**Work required:**
Lines from the line with "Zatim su proslijedili" to the line with "vijestima, čini se" in the entries below, and only those, must be output exactly, with both ends included.

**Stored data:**
◆ ◆ ◆ ◆ ◆

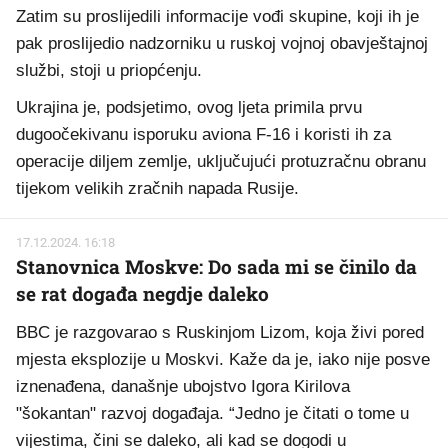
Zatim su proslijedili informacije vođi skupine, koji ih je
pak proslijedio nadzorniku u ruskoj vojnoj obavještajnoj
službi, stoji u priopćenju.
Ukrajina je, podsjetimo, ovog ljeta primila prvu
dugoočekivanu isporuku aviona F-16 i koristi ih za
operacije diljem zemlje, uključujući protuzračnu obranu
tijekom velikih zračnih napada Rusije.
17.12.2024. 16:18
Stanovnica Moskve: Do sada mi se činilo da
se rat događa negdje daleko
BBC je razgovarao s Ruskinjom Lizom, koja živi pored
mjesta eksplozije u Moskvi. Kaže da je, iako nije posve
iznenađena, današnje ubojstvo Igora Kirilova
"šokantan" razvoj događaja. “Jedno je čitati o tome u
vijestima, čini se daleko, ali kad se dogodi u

◆ ◆ ◆ ◆ ◆

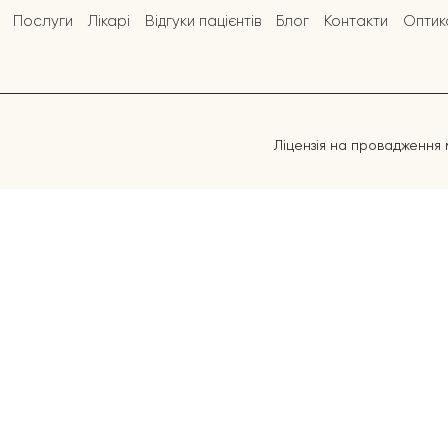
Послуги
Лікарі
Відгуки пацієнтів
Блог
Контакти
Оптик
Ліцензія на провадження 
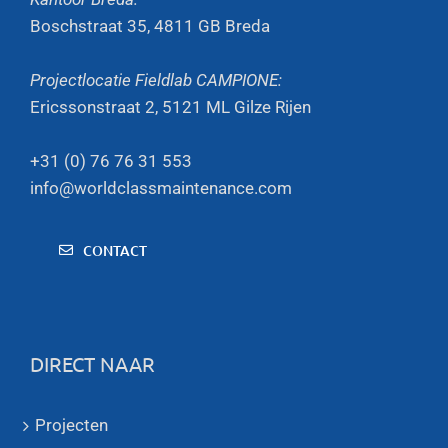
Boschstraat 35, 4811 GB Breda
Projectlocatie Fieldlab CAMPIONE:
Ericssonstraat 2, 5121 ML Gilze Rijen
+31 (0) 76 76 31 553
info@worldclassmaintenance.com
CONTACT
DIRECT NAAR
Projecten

◆ ◆ ◆ ◆ ◆

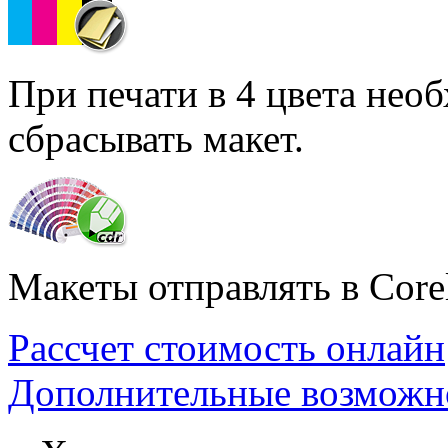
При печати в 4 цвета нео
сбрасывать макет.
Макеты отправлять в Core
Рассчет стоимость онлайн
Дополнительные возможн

◆ ◆ ◆ ◆ ◆

**Solved problem:**
Zatim su proslijedili informacije vođi skupine, koji ih je
pak proslijedio nadzorniku u ruskoj vojnoj obavještajnoj
službi, stoji u priopćenju.
Ukrajina je, podsjetimo, ovog ljeta primila prvu
dugoočekivanu isporuku aviona F-16 i koristi ih za
operacije diljem zemlje, uključujući protuzračnu obranu
tijekom velikih zračnih napada Rusije.
17.12.2024. 16:18
Stanovnica Moskve: Do sada mi se činilo da
se rat događa negdje daleko
BBC je razgovarao s Ruskinjom Lizom, koja živi pored
mjesta eksplozije u Moskvi. Kaže da je, iako nije posve
iznenađena, današnje ubojstvo Igora Kirilova
"šokantan" razvoj događaja. “Jedno je čitati o tome u
vijestima, čini se daleko, ali kad se dogodi u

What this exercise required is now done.